Prevent schools from using an athlete’s NIL, including for media rights deals and appearances, without obtaining a group license from those athletes.
Allow athletes from foreign countries to engage in NIL while in the United States.
Require collectives and the schools they represent to be formally affiliated with one another.
There have been other bills brought forward as well, including one from Sens. Tommy Tuberville, R-Ala., and Joe Manchin, D-W. Va., and a discussion draft of a bill by Sens. Richard Blumenthal, D-Conn.; Jerry Moran, R-Kan., and Cory Booker, D-N.J. The bill from Manchin and Tuberville, for example, is more focused on state-to-state disparities and attempting to keep athletes at one school for at least three years before transferring.
None of these proposed bills have advanced out of the committee stage to date.
As for what we should take from last week’s hearing on NIL, it’s probably this quote from Murphy that sums it up best:
“I would argue for the NCAA to be convening a conversation right now about what a revenue-sharing system would look like. To be thinking about, if not collective bargaining, a model where students actually have power and, instead of just being reactionary -- which is where the industry and where the NCAA has been for decades -- sort of understand that the courts are coming for the existing paradigm. And I don't think you can count on Congress to save you.

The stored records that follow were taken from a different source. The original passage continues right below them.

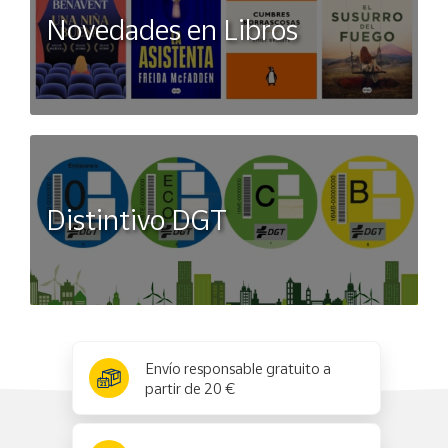
Novedades en Libros
Distintivo DGT
x
✕
Envío responsable gratuito a
partir de 20 €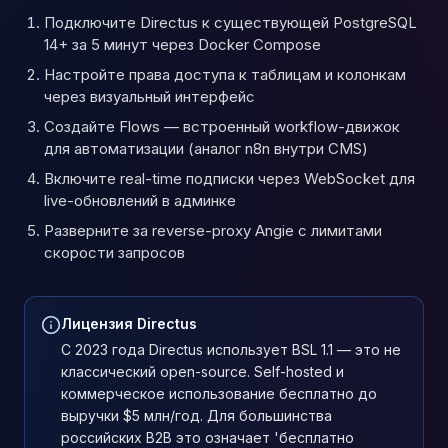
Подключите Directus к существующей PostgreSQL
14+ за 5 минут через Docker Compose
Настройте права доступа к таблицам и колонкам
через визуальный интерфейс
Создайте Flows — встроенный workflow-движок
для автоматизации (аналог n8n внутри CMS)
Включите real-time подписки через WebSocket для
live-обновлений в админке
Разверните за reverse-proxy Angie с лимитами
скорости запросов
Лицензия Directus
С 2023 года Directus использует BSL 1.1 — это не
классический open-source. Self-hosted и
коммерческое использование бесплатно до
выручки $5 млн/год. Для большинства
российских B2B это означает 'бесплатно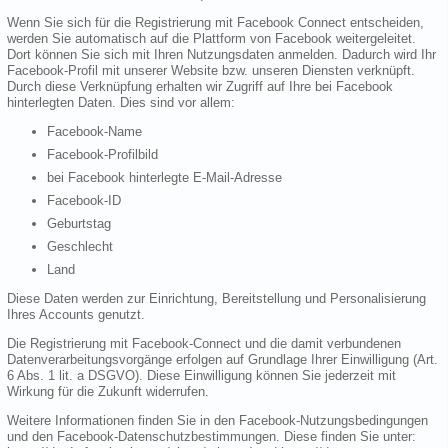
Wenn Sie sich für die Registrierung mit Facebook Connect entscheiden,
werden Sie automatisch auf die Plattform von Facebook weitergeleitet.
Dort können Sie sich mit Ihren Nutzungsdaten anmelden. Dadurch wird Ihr
Facebook-Profil mit unserer Website bzw. unseren Diensten verknüpft.
Durch diese Verknüpfung erhalten wir Zugriff auf Ihre bei Facebook
hinterlegten Daten. Dies sind vor allem:
Facebook-Name
Facebook-Profilbild
bei Facebook hinterlegte E-Mail-Adresse
Facebook-ID
Geburtstag
Geschlecht
Land
Diese Daten werden zur Einrichtung, Bereitstellung und Personalisierung
Ihres Accounts genutzt.
Die Registrierung mit Facebook-Connect und die damit verbundenen
Datenverarbeitungsvorgänge erfolgen auf Grundlage Ihrer Einwilligung (Art.
6 Abs. 1 lit. a DSGVO). Diese Einwilligung können Sie jederzeit mit
Wirkung für die Zukunft widerrufen.
Weitere Informationen finden Sie in den Facebook-Nutzungsbedingungen
und den Facebook-Datenschutzbestimmungen. Diese finden Sie unter: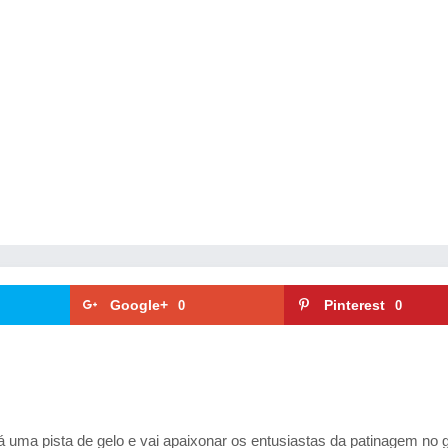
Google+
Pinterest
0
0
A
rá uma pista de gelo e vai apaixonar os entusiastas da patinagem no g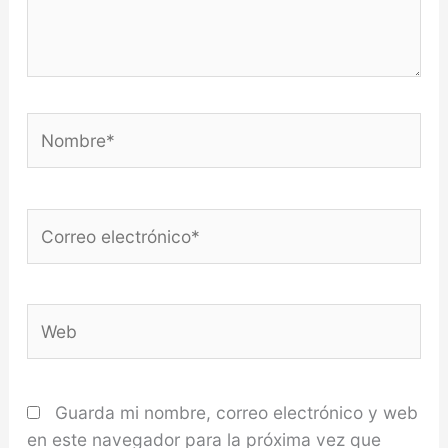
Nombre*
Correo
electrónico*
Web
Guarda mi nombre, correo electrónico y web
en este navegador para la próxima vez que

“I think you’ve got to be thinking now about how to deal with what I think ultimately will be a requirement to start treating student-athletes in a different way.”
I don't think you can count on Congress to save you.
Doesn’t feel like the NCAA is interested in doing the saving either though.
What’s to come?
The College Football Playoff Management Committee will meet this week in Chicago to discuss, well . . . a lot. That includes NIL, and the questions surrounding that are seemingly endless.
Yet, we can probably expect little to be decided on the NIL front in the coming days. There are a lot of reasons why, with a lot depending on who will and will not be in Chicago, as well as decisions to be made about who represents who.
Plus, what can even be truly done for NIL in this particular situation?
"Eventually, there is going to have to be something [that comes of it]," Notre Dame athletic director Jack Swarbrick said of NIL discussions last week. "I don't think it will be NIL-based. It will be how collegiate sports operates."
That seems to be the response whenever asked though. Something must come of this eventually, right?
Good question. Matt Brown of Extra Points offered some thoughts last week on what the federal government can actually do for college sports, and it’s worth the read.
It doesn’t seem like the NCAA nor the federal government is interested in leading on NIL — and that may be for the best in some instances — but something will have to be done eventually. Even chipping away at some of the issues is better than nothing, because the laundry list of questions far outweigh the answers we have gotten so far. We’ve also been saying this for two years now, and yet here we are.
We’ll keep an eye on the world of NIL and keep you updated on the latest as we go.